This passage presents a frightening picture. We read about swords and arrows, pits, ditches and death. God is angry and is judging sin, and He hears David's petition about his persecutors: "O Lord, they are accusing me of something I didn't do. They are Lying about me." That's tough to take. People lied about the Lord Jesus, too. And anyone who tries to live like Him is going to suffer this kind of persecution. David's enemies wanted to kill him. Some innocent men had been killed because of him. But David was praying that God would first cleanse his own heart. He said, "Examine me. Look at me. Test me. I want to be sure my life is ruled by integrity."
Sin brings its own judgment. "Behold, the wicked travails with iniquity, conceives trouble and brings forth falsehood" (v. 14). This is a picture of pregnancy and birth.
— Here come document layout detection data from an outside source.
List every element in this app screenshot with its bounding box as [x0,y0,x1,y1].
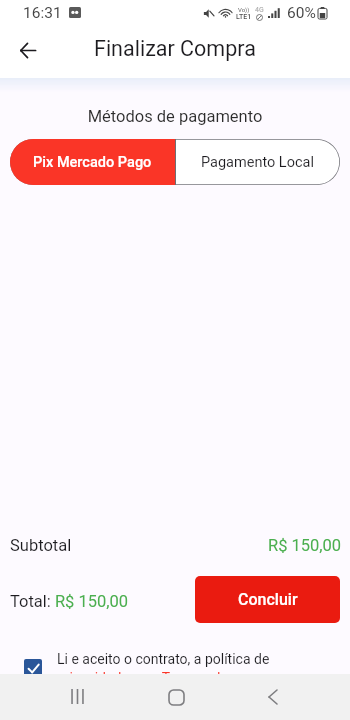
staticText: 4G [255,6,264,14]
staticText: Li e aceito o contrato, a política de pr… [57,651,314,686]
button[interactable]: Início [154,675,198,719]
button[interactable]: Aceitar termos [24,651,314,686]
staticText: LTE1 [236,13,252,21]
staticText: Finalizar Compra [94,36,256,61]
staticText: Pix Mercado Pago [33,154,152,171]
staticText: Pagamento Local [201,154,314,171]
button[interactable]: Pix Mercado Pago [10,139,175,185]
staticText: Vo)) [238,6,250,13]
staticText: Métodos de pagamento [0,107,350,126]
staticText: Total: R$ 150,00 [10,592,129,611]
button[interactable]: Pagamento Local [175,139,340,185]
button[interactable]: Voltar [251,675,295,719]
staticText: Subtotal [10,536,72,555]
staticText: Concluir [238,590,298,609]
button[interactable]: Concluir [195,576,340,623]
staticText: 16:31 [23,4,62,22]
staticText: 60% [287,4,316,22]
button[interactable]: Aceitar termos [24,659,42,677]
button[interactable]: Recentes [55,674,99,718]
button[interactable]: Voltar [10,32,46,68]
staticText: R$ 150,00 [268,536,342,555]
When a person conceives sin and then gives birth to it, he gives birth to a monster that will turn on him and destroy him. David changed the picture in verses 15 and 16: "He made a pit and dug it out, and has fallen into the ditch which he made. His trouble shall return upon his own head." That's a word of encouragement and also a warning. We can't give birth to sin without having to live with the baby, watching it grow up and create problems. Yes, God in His grace forgives. But God in His government says, "We must reap what we sow."
The warning here is don't give birth to sin. There's also an encouragement: If others are giving birth to sin, don't fret over it but pray for them.
What is your response when others do their worst to you? Be encouraged that God knows what is happening and will judge sin. If you take care of yourself and walk with integrity, you may be confident that God will deal with those who sin against you. Above all, don't give birth to sin yourself; rather, pray for those who persecute you. God will one day turn your persecution into praise.